The conservative media outlet, rather supportive of Viktor Orbán’s government, rhetorically asked what people would say “if the Hungarian ambassador in Washington asked to [meet] some Supreme Court justices”.
The Hungarian National Judicial Council (Országos Birói Tanács, OBT) is a body of the Hungarian judiciary, composed of fifteen members elected by their peers, and “responsible for the central administration of the courts and the supervision of the activities of the presidents of the courts of appeal and the county courts”. In other words, it plays a central role in the Hungarian judicial system, and any attempt to influence this body would in itself be an attack on the independence of the Hungarian judiciary. In this regard, it is worth recalling Article 1 of the Code of Judicial Conduct (also cited by Mandiner), which states that
“A judge must act without any influence in his judicial activities, in accordance with the principle of equal treatment of the parties. He or she shall avoid even any appearance of acting under influence.
(…) A judge should refrain from having unnecessary connections with and influence on the legislative and executive branches of government in a way that is obvious to outsiders. ”

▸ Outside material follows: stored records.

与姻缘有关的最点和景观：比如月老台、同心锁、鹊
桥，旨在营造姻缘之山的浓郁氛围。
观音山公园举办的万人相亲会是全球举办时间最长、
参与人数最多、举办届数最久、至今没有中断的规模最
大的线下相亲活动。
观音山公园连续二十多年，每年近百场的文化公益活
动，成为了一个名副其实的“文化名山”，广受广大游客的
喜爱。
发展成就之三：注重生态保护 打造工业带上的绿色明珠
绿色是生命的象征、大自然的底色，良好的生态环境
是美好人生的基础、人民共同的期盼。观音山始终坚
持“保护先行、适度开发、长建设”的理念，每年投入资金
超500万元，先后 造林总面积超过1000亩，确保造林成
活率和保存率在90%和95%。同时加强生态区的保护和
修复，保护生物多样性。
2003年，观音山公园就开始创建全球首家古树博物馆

When the controversy began to flare up, the Hungarian National Judicial Council made it clear in a statement that:
“The OBT – as an autonomous judicial body established in the Basic Law – maintains contacts with the diplomatic missions of allied countries.

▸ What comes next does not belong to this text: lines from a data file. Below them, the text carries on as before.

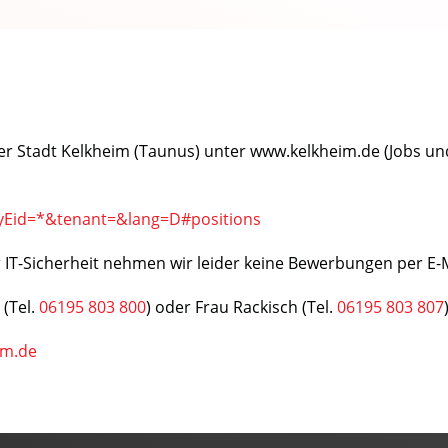
r Stadt Kelkheim (Taunus) unter www.kelkheim.de (Jobs und 
nyEid=*&tenant=&lang=D#positions
IT-Sicherheit nehmen wir leider keine Bewerbungen per E-
 (Tel.
06195 803 800
) oder Frau Rackisch (Tel.
06195 803 807
im.de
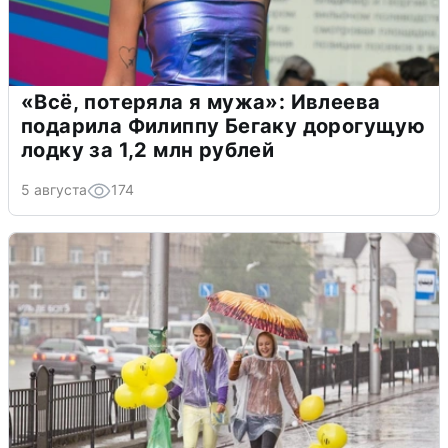
«Всё, потеряла я мужа»: Ивлеева
подарила Филиппу Бегаку дорогущую
лодку за 1,2 млн рублей
5 августа
174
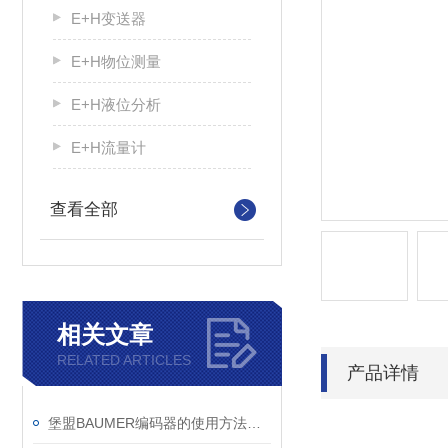
E+H变送器
E+H物位测量
E+H液位分析
E+H流量计
查看全部
相关文章
RELATED ARTICLES
产品详情
堡盟BAUMER编码器的使用方法非常简单，一看就会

It has also held a joint conference with the ambassador of the Kingdom of the Netherlands, and the Dutch ambassador was officially received in November 2021. [… It] also has excellent relations with the U.S. Embassy.” And it further clarified that “An ambassador is not a politician, but the head of the diplomatic mission that represents his own state in another state.”

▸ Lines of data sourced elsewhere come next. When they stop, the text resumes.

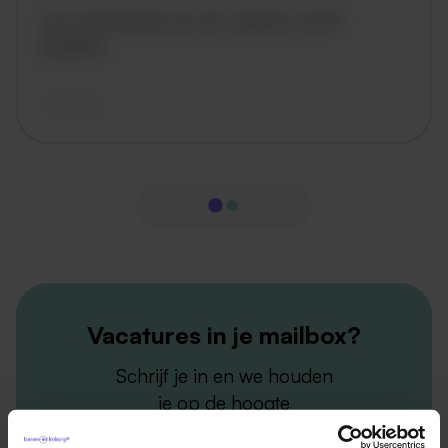
De omschrijving van de vacature wordt
geladen..
vandaag
Vacatures in je mailbox?
Schrijf je in en we houden
je op de hoogte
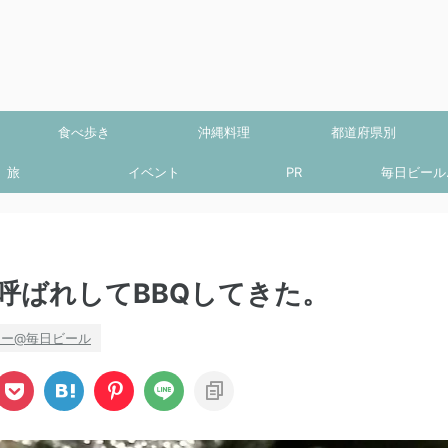
食べ歩き
沖縄料理
都道府県別
旅
イベント
PR
毎日ビール.
呼ばれしてBBQしてきた。
キー@毎日ビール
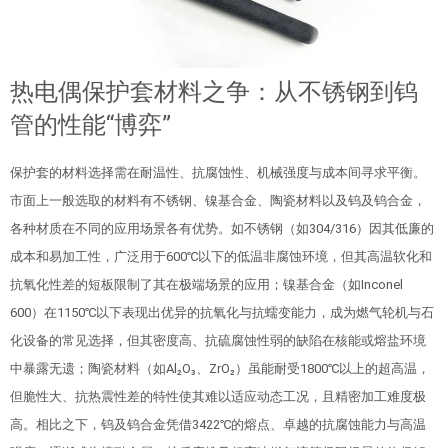
热电偶保护套材料之争：从不锈钢到钨
管的性能“博弈”
保护套的材料选择需在耐温性、抗腐蚀性、机械强度与成本间寻求平衡。
市面上一般选取的材料有不锈钢、镍基合金、陶瓷材料以及钨及钨合金，
各种材质在不同的应用场景各有优势。如不锈钢（如304/316）因其低廉的
成本和易加工性，广泛用于600℃以下的低温非腐蚀环境，但其高温软化和
抗氧化性差的短板限制了其在极端场景的应用；镍基合金（如Inconel
600）在1150℃以下表现出优异的抗氧化与抗蠕变能力，成为燃气轮机与石
化设备的常见选择，但其密度高、抗硫腐蚀性弱的缺陷在核能或熔盐环境
中暴露无遗；陶瓷材料（如Al₂O₃、ZrO₂）虽能耐受1800℃以上的超高温，
但脆性大、抗热震性差的特性使其难以适应动态工况，且精密加工难度极
高。相比之下，钨及钨合金凭借3422℃的熔点、卓越的抗腐蚀能力与高温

However, this clarification did not put an end to the debate, as the chairman of the Hungarian Parliament’s Justice Committee, Imre Vejkey (KDNP), has since insisted that
“this [meeting] cannot be interpreted as anything other than an interference in the Hungarian judicial system”
as “ambassadors are political figures”.
Once bitten, twice shy, as the saying goes. Before Donald Trump’s presidency in the United States, when the current U.S. president, Joe Biden, was still Barack Obama’s vice president, Washington had a bad habit of interfering very openly in Hungary’s internal affairs and its institutions, especially through the American chargé d’affaires in Budapest. The reason for these interferences was – and is again – primarily ideological, as the Hungarian government’s social conservatism are not much liked in the ranks of an increasingly left-leaning American Democratic Party. In an op-ed published in the Wall Street Journal of 28 October, two former directors of U.S. national intelligence cited Hungary as a typical example of the Biden administration’s woke diplomacy, which is increasingly having a repellent effect on America’s allies.